◆ **TASK ITEM**
Beginning with the line that mentions "is (811, 2576).", reproduce every line through the last line of the entries, exactly, and only those.

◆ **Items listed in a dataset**
===============
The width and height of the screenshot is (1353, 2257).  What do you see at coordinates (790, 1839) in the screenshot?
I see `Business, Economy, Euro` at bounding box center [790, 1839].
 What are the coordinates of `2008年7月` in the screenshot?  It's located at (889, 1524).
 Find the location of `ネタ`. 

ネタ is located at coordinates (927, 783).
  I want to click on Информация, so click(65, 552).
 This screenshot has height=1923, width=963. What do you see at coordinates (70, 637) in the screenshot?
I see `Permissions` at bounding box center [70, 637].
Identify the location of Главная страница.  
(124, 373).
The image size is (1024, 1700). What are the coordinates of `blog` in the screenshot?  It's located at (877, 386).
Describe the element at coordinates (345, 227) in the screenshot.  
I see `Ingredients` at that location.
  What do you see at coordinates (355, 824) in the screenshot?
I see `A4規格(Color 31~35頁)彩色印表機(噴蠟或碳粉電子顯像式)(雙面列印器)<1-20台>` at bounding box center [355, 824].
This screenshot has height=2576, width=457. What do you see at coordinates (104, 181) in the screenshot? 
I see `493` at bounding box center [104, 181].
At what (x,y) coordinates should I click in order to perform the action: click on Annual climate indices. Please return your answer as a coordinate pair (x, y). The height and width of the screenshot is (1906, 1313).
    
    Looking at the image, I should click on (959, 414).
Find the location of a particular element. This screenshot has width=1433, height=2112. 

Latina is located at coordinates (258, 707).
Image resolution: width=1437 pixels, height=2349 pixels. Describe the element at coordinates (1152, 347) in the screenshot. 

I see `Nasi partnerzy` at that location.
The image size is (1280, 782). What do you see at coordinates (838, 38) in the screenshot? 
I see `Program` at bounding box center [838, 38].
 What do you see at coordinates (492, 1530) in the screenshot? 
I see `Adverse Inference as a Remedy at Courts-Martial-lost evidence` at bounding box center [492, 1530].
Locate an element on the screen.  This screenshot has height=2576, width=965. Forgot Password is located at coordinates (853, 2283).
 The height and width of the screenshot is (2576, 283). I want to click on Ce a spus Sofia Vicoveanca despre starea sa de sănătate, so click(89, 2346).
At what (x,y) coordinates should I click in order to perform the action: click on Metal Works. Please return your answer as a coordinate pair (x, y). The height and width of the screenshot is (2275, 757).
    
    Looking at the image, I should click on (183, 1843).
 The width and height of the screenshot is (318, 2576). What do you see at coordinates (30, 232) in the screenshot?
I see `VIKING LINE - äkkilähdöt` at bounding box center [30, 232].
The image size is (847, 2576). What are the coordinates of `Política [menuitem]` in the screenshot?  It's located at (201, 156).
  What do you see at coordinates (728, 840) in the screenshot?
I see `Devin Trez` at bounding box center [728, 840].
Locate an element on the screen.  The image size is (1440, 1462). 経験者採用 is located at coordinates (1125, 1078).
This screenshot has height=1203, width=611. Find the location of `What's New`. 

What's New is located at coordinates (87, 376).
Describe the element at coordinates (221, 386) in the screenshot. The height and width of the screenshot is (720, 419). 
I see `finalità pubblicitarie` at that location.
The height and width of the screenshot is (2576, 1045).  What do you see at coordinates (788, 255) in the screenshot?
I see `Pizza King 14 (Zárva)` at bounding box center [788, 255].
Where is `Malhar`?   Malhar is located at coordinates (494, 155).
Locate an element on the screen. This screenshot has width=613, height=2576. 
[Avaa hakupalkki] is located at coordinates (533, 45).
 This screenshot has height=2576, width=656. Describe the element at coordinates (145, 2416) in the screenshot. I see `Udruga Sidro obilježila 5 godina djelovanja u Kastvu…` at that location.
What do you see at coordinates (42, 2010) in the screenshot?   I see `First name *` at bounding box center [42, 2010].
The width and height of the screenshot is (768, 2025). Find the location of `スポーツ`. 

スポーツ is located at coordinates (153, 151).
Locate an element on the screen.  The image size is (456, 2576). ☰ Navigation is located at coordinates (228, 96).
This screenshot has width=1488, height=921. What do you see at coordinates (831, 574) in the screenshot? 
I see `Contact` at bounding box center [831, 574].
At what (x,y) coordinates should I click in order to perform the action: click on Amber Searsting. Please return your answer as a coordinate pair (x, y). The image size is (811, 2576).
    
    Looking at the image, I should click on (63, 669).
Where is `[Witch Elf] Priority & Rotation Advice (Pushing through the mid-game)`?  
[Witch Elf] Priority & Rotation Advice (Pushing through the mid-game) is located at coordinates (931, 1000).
===============
◆ **ANSWER SPACE**
At what (x,y) coordinates should I click in order to perform the action: click on Amber Searsting. Please return your answer as a coordinate pair (x, y). The image size is (811, 2576).
    
    Looking at the image, I should click on (63, 669).
Where is `[Witch Elf] Priority & Rotation Advice (Pushing through the mid-game)`?  
[Witch Elf] Priority & Rotation Advice (Pushing through the mid-game) is located at coordinates (931, 1000).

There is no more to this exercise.